We then go into a discussion about chest pain and what to look for.

I put down the information the patient has given me and think a little more.  The patient’s information?

Then I get frustrated.  The past medical history hasn’t been updated recently, she’s been in the hospital and most of the information about this is not in the chart.  The medication list is not accurate.  The information about her family, lifestyle, and habits are incomplete and I don’t know when they were last updated.  I sigh, then try to fill in the gaps as best as I can by asking her questions without betraying my lack of confidence in our record.

We have a meeting of our IT team after this, and I am thinking about this encounter.  We are about to roll out a patient portal where patients will be able to log onto our website securely and fill out patient demographics, request refills, and get appointments.

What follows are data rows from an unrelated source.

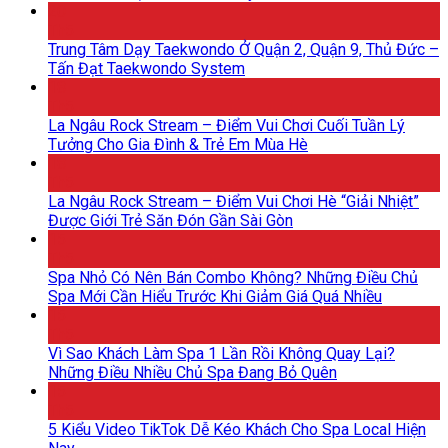
20
Th5
Trung Tâm Dạy Taekwondo Ở Quận 2, Quận 9, Thủ Đức –
Tấn Đạt Taekwondo System
18
Th5
La Ngâu Rock Stream – Điểm Vui Chơi Cuối Tuần Lý
Tưởng Cho Gia Đình & Trẻ Em Mùa Hè
18
Th5
La Ngâu Rock Stream – Điểm Vui Chơi Hè “Giải Nhiệt”
Được Giới Trẻ Săn Đón Gần Sài Gòn
15
Th5
Spa Nhỏ Có Nên Bán Combo Không? Những Điều Chủ
Spa Mới Cần Hiểu Trước Khi Giảm Giá Quá Nhiều
15
Th5
Vì Sao Khách Làm Spa 1 Lần Rồi Không Quay Lại?
Những Điều Nhiều Chủ Spa Đang Bỏ Quên
15
Th5
5 Kiểu Video TikTok Dễ Kéo Khách Cho Spa Local Hiện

“What information in the record would the patient be best to be in charge of?” I ask.  By being “in charge” I mean that the patients would have actual control of this information and we would read it.  I tell them about my experience and frustrations and we make the following list:

  • Marital Status
  • # Children
  • Job/School info
  • Home DM monitoring, weight, BP
  • Address, phone, e-mail address
  • Family history

Then I ask, “What information in the record could the patient contribute directly to?”  By this I mean that they would see the information as it is in there and be able to suggest changes or additions, but would not be able to actually change themselves.  Here’s what we came up with:

  • Smoking, alcohol
  • Medication List
  • History of visits to other medical providers, consultant names, etc.
  • Review of systems prior to visit
  • Surgical history

We want to be able to assemble this information so that it is in a format that is readable to us and fits our needs, but the patient would have the ability to take this data information and perhaps download it to organize as they wish.

“So what information should they have access to?” I ask, referring to information they can see, download, and organize as they wish, but not add or subtract to.  Here is that list:

  • Upcoming tests needed (Colonoscopy, etc)
  • Immunizations
  • Lab results
  • Visit schedule – past and present
  • Previous vital signs
  • Recommended schedule based on their diseases
  • Problem list?

Finally, we discuss what is our own information that the patient only has access to if they request it.  This is information that either will give them too much information (our thought process and remote concerns) or even things that we don’t want them to see (suspicions about truthfulness or worse).  Here is this list:

  • Perhaps the problem list – if it contains things like anxiety, suspected abuse, or private things the patient has told us.
  • The HPI often has information that is potentially sensitive.  People have to feel free to tell us things, and having that information be back in the face of the patient on the Internet (albeit a secure site) goes a bit too far.  Who knows if a family member can access it?  What about teens?  It’s just too complicated.
  • Part of the assessment and plan is often conjecture and reminders to ourselves to pay attention to things in the future.  If a person has weight loss, we may keep cancer in the back of our minds.  If a person is asking repeatedly for narcotics, we may write down suspicions that  bear watching in the future.  We have to have a place where we can put things down and know they are for our own eyes only.

The last list is the shortest.  Yet the current state of things is that the entire chart falls into the last category.  This not only leaves the patient in the dark, it makes it so we have to do a whole lot of unnecessary work that the patient would do much better at (and without costing us a dime).

I think this is the sweet spot.  This is the way the medical record should be in the future.  It should be a shared venture – not just between PCP and patient, but also including other providers.  For care to truly move forward we have to dream about what it could be.  Our office now has this as the vision for where we want to head.  I know my patients will be thrilled, and I am pretty sure I’ll have a lot less frustration in the exam room.